Initially Frédo sees her new job – small classes of willing students, no discipline problems – as a paradise compared to Paris. And although she comes to realise it's not quite as simple as that, this original impression isn't too far from the truth as she sees it. The Chtitny family are travellers and leave two children at the school she's temping at: they may have fleas that Frédo has to cope with, but Jean-Paul is a kind of noble savage with a great knowledge of the animal kingdom, as she begins to realise when she sees a brown lizard licking spittle from his finger.
Despite the book cover, most of the book is concerned with Frédo's extracurricular activities, such as getting to understand the Kleisters from a distance: they are understandably ostracised in Antaillat because the couple sing Nazi songs and the husband wears a belt with swastikas around it. The other residents of Antaillat don't take her curiosity seriously, and welcome the newcomer. And Frédo soon settles in with the pet rabbit Bunny, her goldfish Krasucki and Krasuckienne, not forgetting her car Choupette.
Things change when Frédo's car gets damaged and Vincent does the repairs. She thinks he looks like Gérard Depardieu in Les Valseuses: Beurk !, as her pupils might have said to things that make them want to vomit. Vincent, in a love story I find a little difficult to believe, becomes Frédo's smicard as she calls him in the book – a man on the minimum wage who drives a clapped-out deuche, has no culture as such to boast about, no ambition, and who can only spell very badly. Frédo starts teaching him, well aware of the fruitlessness of the task. She seems to hover between accepting him for his faults and just ditching him, especially as he doesn't care about driving over the alcohol limit, and on one occasion she makes him a meal and he turns up very late pissed out of his skull after celebrating with friends.

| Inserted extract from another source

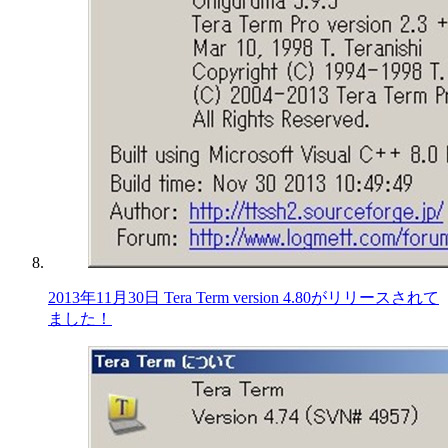
2013年11月30日 Tera Term version 4.80がリリースされて
ました！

Not exactly the foundations for the perfect relationship, you might think. But then Frédo is diagnosed with breast cancer and has a single mastectomy and Vincent stands by her, even when it's possible that the cancer might be spreading. Frédo and Vincent are too old to have children, but then suddenly the magic Vincent pulls a rabbit out of the hat and reveals that he has a child by a former girlfriend who's being looked after by the grandparents, and that there's a chance they'll be able to adopt him. As it turns out, the only condition the grandparents make is that Frédo and Vincent are married, a condition that the happy couple are only too plesed to fulfil. So, here's a readymade family that Frédo obviously hopes will last as long as it can – she has a great deal of love to catch up with.
This is an interesting novel but at 370 pages is too long and some fat could certainly be cut from it. One thing that really annoyed me was Frédo's correcting of Vincent's speech because he doesn't use the imperfect subjunctive. What? She may have been a little angry, but there's absolutely no excuse for this pedantry, or are we supposed to laugh at it and criticise her? Also, narrator Frédo (or should that be Jean Anglade?) needs to check out use of English: 'To keep the pie and to eat it'? Well, 'To have your cake and eat it', yes.